PT Lion Mentari was founded with just $10 million in start-up capital in 1999 by Kusnan and Rusdi Kirana, who ran a travel agency until they spotted a growth opportunity when the Indonesian government deregulated the aviation industry.

Lion Air -- 48-year-old Rusdi is now CEO, and Kusnan is president commissioner -- was one of dozens of new carriers to emerge around that time in Southeast Asia's biggest economy, including Sriwijaya Air and the now bankrupt Adam Air.

The Boeing deal for 230 short-haul jets takes Lion Air's orderbook to more than 400 planes, which they aim to use to fly across an Asia-Pacific region still seeing robust passenger growth despite the shaky global economy.

The deal includes options for another 150 aircraft valued at $14 billion, bringing its potential total value to $35 billion.

The aggressive buying spree comes ahead of regional air liberalisation in 2015, part of a planned Southeast Asian free trade economic community. At the moment, some Southeast Asian nations shut out airlines to protect their national carriers.

If you're looking at a short term view, people will call us nuts, but we're talking about an opportunity here and we're taking a long term view, said Edward Sirait, a Lion Air director.

Look at the growth in the region -- China, India and Southeast Asia. It's tremendous and what we're doing now is to anticipate 5-10 years ahead, he told Reuters.

FINANCING

The deal for 201 of Boeing's updated 737 MAX planes and 29 Next-Generation 737-900 extended range planes -- announced as U.S. President Barack Obama attended a regional meeting in Indonesia -- will be financed in part by the U.S. Exim Bank, Sirait said.

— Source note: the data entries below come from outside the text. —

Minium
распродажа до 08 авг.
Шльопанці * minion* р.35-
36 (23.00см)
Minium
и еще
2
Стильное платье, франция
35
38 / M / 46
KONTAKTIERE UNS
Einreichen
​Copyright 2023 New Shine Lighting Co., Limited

The rest will come from a consortium of international banks, which is still being finalised.

Delivery of the planes will be in 2017-25.

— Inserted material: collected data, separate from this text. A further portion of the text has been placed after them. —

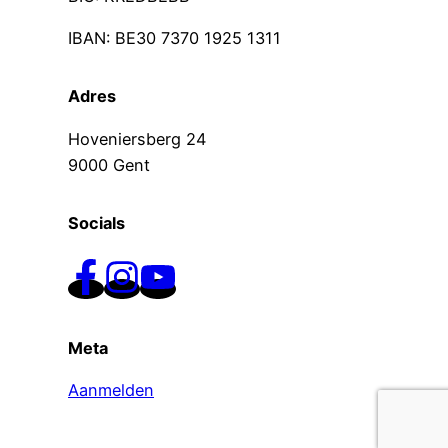
IBAN: BE30 7370 1925 1311
Adres
Hoveniersberg 24
9000 Gent
Socials
Meta
Aanmelden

Lion Air plans an initial public offering next year to raise more than $1 billion through the sale of a 20-30 percent stake, to help finance its rapid expansion. It aims to fly to China, India, South Korea, Japan and Australia.

Much of the growth in Asia's air travel industry has been driven by budget carriers, but Lion Air plans to use the blueprint of regional leader AirAsia (AIRA.KL: Quote, Profile, Research, Stock Buzz) and set up a premium airline, too. PT Space Jet is expected to launch in a year's time.

Lion Air operates 92 planes and has a load factor of above 80 percent. The latest order comes on top of a $14 billion deal signed in 2008 with Boeing for 178 737-900s, which will be delivered in stages until 2016.

Apart from flights around the sprawling Indonesian archipelago, Lion Air flies to Jeddah and Singapore, but is banned from flying to the European Union because of safety concerns. The EU last year allowed flag carrier PT Garuda Indonesia (GIAA.JK: Quote, Profile, Research, Stock Buzz) to resume flights after a similar ban.

No Lion Air plane has crashed in a domestic industry that regularly sees deadly aviation disasters, but its planes have skidded off runaways and it has been criticised for regular flight delays.

As the air industry takes off, analysts say Indonesia must revamp overloaded and dilapidated infrastructure, including airports and power supply, to sustain current growth levels.